ISLAMABAD: The International Monetary Fund (IMF) said on Thursday that it has reached staff-level agreement on the combined seventh and eight reviews for Pakistan’s Extended Fund Facility. The agreement is subject to approval by the IMF’s Executive Board following which about $1,177 million loan will become available for Pakistan, bringing total disbursements under the program to about $4.2 billion.
According to a statement issued by IMF, the staff will prepare a report that is subject to management approval and will be presented to the IMF’s Executive Board for discussion and decision. High international prices, and a delayed policy action worsened Pakistan’s fiscal and external positions in FY22, leading to a significant exchange rate depreciation, and eroded foreign reserves.
The immediate priority is to stabilize the economy through the steadfast implementation of the recently approved budget for FY23, continued adherence to a market-determined exchange rate, and a proactive and prudent monetary policy. It is important to expand social safety to protect the most vulnerable, and accelerate structural reforms including to improve the performance of state-owned enterprises (SOEs) and governance.
The IMF team, led by Nathan Porter, finalized discussions for the combined seventh and eight reviews of Pakistan’s economic program supported by an IMF Extended Fund Facility. Additionally, in order to support program implementation and meet the higher financing needs in FY23, as well as catalyze additional financing, the IMF Board will consider an extension of the Extended Fund Facility until end-June 2023 that that will bring the total access under the loan to about US$7 billion.

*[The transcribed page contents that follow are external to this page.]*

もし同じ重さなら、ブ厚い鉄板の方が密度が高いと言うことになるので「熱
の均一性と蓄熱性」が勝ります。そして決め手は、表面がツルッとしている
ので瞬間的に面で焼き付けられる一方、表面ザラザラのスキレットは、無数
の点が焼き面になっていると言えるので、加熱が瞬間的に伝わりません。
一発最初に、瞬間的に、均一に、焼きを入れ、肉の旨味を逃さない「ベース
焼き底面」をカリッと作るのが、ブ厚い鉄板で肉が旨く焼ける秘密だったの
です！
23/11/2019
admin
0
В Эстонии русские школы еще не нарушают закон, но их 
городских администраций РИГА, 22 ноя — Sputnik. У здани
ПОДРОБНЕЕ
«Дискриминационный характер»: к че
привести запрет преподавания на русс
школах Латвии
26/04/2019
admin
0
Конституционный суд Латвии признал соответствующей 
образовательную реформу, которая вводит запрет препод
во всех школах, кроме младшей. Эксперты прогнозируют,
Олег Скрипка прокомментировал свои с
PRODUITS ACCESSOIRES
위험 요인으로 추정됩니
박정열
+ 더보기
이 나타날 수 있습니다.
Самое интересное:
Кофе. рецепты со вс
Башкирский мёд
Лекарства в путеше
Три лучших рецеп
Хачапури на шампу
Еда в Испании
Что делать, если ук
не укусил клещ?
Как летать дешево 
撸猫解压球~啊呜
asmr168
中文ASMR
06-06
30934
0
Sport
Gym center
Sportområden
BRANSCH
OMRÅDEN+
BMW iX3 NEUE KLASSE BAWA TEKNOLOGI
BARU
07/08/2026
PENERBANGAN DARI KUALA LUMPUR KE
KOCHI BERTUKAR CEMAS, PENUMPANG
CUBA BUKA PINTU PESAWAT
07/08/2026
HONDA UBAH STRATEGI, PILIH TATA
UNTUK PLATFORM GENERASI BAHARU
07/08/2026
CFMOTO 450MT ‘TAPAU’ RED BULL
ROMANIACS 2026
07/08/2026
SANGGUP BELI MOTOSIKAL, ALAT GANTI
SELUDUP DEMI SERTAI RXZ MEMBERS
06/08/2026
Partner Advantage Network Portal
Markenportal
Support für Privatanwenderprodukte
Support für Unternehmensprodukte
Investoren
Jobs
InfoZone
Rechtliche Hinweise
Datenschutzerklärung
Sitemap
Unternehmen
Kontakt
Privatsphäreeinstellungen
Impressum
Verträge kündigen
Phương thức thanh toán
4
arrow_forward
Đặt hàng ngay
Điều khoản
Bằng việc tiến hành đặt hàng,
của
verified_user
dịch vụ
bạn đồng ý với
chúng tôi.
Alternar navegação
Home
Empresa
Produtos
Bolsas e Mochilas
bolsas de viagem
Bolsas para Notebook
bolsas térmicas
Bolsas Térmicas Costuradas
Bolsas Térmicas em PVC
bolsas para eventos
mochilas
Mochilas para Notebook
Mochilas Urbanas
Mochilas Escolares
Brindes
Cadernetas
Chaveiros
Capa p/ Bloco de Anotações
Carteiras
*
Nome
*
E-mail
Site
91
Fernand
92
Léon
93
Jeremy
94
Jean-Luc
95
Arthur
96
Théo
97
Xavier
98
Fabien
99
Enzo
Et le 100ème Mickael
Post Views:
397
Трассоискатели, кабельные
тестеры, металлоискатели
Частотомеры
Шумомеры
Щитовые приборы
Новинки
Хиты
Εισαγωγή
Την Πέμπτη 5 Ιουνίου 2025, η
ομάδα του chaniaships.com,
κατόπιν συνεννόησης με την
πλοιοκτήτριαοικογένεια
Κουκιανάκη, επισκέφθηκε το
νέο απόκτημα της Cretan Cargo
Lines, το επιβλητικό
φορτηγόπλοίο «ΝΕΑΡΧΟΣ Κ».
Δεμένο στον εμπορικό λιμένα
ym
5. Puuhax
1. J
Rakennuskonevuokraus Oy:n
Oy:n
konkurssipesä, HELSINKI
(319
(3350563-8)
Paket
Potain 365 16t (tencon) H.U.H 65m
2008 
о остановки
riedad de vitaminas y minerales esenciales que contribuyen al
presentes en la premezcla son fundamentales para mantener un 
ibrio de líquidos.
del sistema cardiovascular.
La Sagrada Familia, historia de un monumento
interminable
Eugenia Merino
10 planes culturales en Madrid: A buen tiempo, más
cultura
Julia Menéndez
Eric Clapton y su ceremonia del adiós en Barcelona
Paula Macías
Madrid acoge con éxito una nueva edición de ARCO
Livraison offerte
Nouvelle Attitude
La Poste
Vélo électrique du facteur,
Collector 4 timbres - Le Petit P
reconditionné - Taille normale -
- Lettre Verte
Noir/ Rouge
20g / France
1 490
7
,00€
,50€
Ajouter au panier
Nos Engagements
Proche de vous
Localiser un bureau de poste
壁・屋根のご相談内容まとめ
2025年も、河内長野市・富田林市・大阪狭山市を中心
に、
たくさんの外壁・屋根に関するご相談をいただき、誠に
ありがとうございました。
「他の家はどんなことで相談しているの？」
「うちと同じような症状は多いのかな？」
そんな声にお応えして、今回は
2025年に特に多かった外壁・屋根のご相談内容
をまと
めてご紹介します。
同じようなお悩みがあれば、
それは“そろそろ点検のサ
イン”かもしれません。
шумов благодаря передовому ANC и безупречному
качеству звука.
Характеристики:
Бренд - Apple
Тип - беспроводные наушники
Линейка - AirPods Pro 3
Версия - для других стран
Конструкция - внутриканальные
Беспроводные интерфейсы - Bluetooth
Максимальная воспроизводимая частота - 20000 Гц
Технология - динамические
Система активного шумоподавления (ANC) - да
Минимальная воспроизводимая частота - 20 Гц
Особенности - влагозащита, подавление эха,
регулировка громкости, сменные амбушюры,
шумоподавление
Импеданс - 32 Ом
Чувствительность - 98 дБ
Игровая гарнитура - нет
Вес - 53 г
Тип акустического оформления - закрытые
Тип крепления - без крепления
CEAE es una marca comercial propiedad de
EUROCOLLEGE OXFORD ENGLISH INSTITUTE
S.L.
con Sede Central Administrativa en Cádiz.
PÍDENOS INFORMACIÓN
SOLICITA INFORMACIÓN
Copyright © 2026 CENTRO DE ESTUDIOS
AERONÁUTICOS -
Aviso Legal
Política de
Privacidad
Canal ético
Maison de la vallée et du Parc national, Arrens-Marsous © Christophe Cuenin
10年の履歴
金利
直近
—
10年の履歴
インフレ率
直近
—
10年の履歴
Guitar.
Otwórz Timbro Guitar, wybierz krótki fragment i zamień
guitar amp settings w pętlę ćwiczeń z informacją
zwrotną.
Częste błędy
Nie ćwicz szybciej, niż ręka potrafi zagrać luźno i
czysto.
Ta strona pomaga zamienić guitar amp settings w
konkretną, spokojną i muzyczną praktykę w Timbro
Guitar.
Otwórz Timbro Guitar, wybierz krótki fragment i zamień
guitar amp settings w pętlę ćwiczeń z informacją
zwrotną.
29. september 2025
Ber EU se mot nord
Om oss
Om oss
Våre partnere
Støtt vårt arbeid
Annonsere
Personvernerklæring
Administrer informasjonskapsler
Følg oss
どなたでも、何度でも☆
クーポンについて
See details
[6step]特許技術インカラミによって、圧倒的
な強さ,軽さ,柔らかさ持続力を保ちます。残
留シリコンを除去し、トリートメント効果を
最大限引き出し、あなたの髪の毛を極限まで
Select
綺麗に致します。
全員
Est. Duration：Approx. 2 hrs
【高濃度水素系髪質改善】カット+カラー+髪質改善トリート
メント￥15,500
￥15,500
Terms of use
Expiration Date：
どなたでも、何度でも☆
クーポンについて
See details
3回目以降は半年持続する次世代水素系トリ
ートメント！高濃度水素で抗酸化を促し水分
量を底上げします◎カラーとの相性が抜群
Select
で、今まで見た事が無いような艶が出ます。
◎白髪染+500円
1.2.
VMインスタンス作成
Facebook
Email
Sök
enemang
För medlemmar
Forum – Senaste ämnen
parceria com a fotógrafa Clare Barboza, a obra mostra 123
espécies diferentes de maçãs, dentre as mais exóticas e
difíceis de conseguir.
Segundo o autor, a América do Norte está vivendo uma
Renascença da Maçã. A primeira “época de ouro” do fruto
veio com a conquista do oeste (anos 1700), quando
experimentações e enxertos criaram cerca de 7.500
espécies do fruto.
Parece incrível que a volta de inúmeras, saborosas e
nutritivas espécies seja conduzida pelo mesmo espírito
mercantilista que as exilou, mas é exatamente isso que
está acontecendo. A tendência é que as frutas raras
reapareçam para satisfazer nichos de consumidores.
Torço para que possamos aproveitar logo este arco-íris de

Pakistan is at a challenging economic juncture. A difficult external environment combined with procyclical domestic policies fueled domestic demand to unsustainable levels. The resultant economic overheating led to large fiscal and external deficits in FY22, contributed to rising inflation, and eroded reserve buffers.
To stabilize the economy and bring policy actions in line with the IMF-supported program, while protecting the vulnerable, policy priorities include:
Steadfast implementation of the FY2023 budget: The budget aims to reduce the government’s large borrowing needs by targeting an underlying primary surplus of 0.4 percent of GDP, underpinned by current spending restraint and broad revenue mobilization efforts focused particularly on higher income taxpayers.
Development spending will be protected, and fiscal space will be created for expanding social support schemes. The provinces have agreed to support the federal government’s efforts to reach the fiscal targets, and Memoranda of Understanding have been signed by each provincial government to this effect.
Catch-up in power sector reforms: On the back of weak implementation of the previously agreed plan, the power sector circular debt (CD) flow is expected to grow significantly to about PRs 850 billion in FY22, overshooting program targets, threatening the power sector’s viability, and leading to frequent power outages.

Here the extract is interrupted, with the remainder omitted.